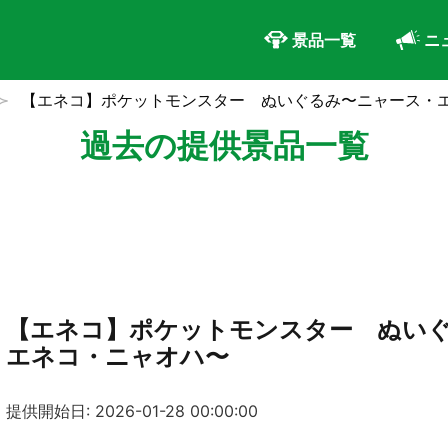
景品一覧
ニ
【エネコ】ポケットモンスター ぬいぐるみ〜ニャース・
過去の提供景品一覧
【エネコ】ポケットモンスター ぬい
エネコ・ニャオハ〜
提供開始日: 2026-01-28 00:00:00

-=-=-=-=-

Give the listing again in full, exactly as it is, but without its images.

__WRITTEN SOLUTION__
景品一覧
ニ
【エネコ】ポケットモンスター ぬいぐるみ〜ニャース・
過去の提供景品一覧
【エネコ】ポケットモンスター ぬい
エネコ・ニャオハ〜
提供開始日: 2026-01-28 00:00:00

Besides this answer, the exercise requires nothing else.